BONN. - Elf Länder wollen der Europäischen Union beitreten. Da sie aus unterschiedlichen Gründen nicht alle gleichzeitig Mitglied werden können, kommt der Heranführungsstrategie eine große Bedeutung zu. Der Europäische Rat hat dazu im Dezember erste wichtige Entscheidungen getroffen. So soll zum Beispiel die finanzielle Unterstützung für alle Beitrittskandidaten deutlich ausgeweitet werden.
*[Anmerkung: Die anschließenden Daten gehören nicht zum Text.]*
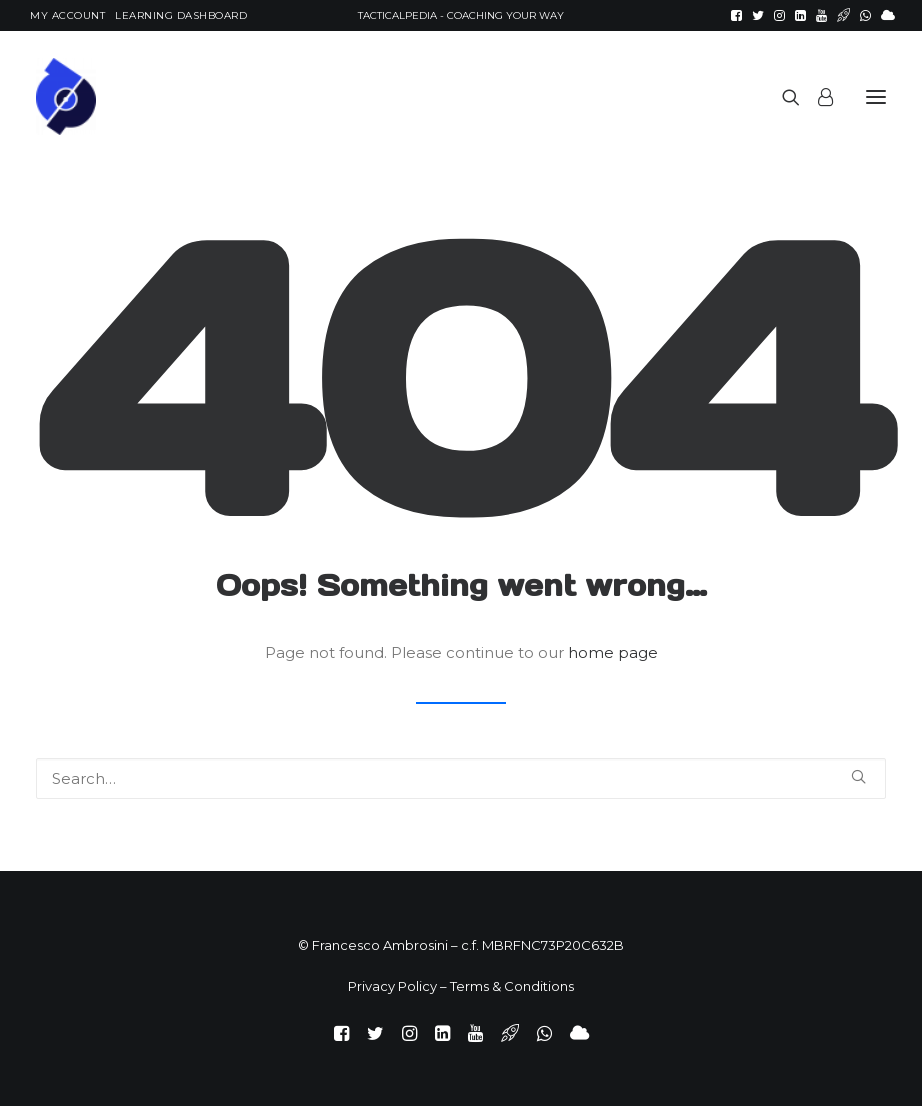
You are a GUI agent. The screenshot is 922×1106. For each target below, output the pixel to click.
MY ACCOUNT (67, 15)
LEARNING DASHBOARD (181, 15)
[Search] (782, 97)
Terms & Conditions (512, 986)
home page (613, 652)
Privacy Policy (392, 986)
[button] (736, 15)
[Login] (816, 97)
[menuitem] (67, 15)
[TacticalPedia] (294, 96)
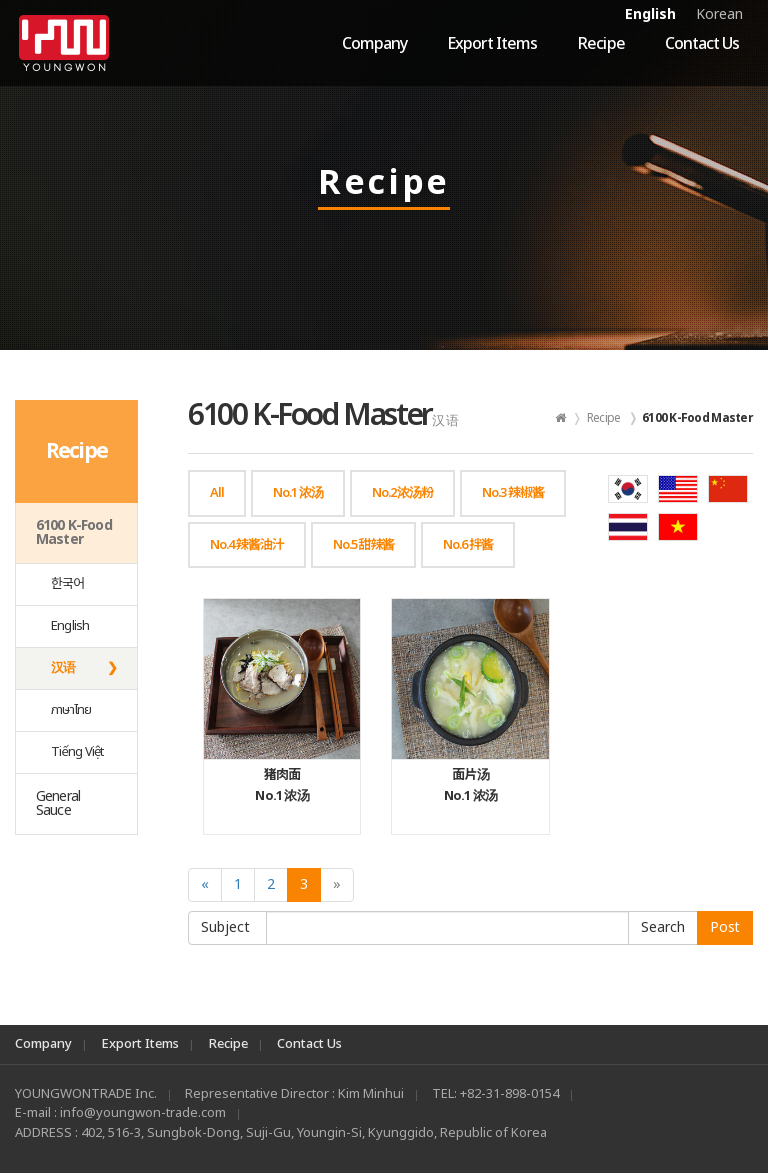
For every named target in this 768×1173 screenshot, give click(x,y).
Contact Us (702, 44)
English (650, 14)
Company (374, 44)
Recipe (600, 44)
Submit (663, 928)
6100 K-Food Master (74, 532)
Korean (719, 14)
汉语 (63, 668)
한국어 (68, 584)
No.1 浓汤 (282, 785)
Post (725, 927)
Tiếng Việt (77, 752)
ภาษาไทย (71, 710)
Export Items (492, 44)
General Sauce (58, 803)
Eine europäische Institution - das Europäische Parlament - ist aber bei den Überlegungen über die Heranführung fast völlig unbeachtet geblieben. Das ist bedauerlich. Meiner Ansicht nach sollte allen Kandidaten die Möglichkeit eingeräumt werden, mit der Wahl zum Europäischen Parlament im Sommer 1999 Beobachter zu entsenden. Diese Beobachter sollten das Recht erhalten, in allen Gremien des Parlaments gleichberechtigt mitzuarbeiten, und auch entsprechend mit Büros und Mitarbeitern ausgestattet werden. Davon ausgenommen wäre natürlich das Recht, an den Abstimmungen teilzunehmen. Ein Beobachterstatus für die assoziierten Länder Ostmitteleuropas könnte drei positive Folgen haben:

Erstens: Alle Beitrittskandidaten, die noch nicht an den Verhandlungen teilnehmen können, erhielten ein klares Zeichen, daß sie dazugehören und ihre Mitgliedschaft erwünscht ist. Sie ist nur eine Frage der Zeit, die vor allem von eigenen Leistungen abhängig ist.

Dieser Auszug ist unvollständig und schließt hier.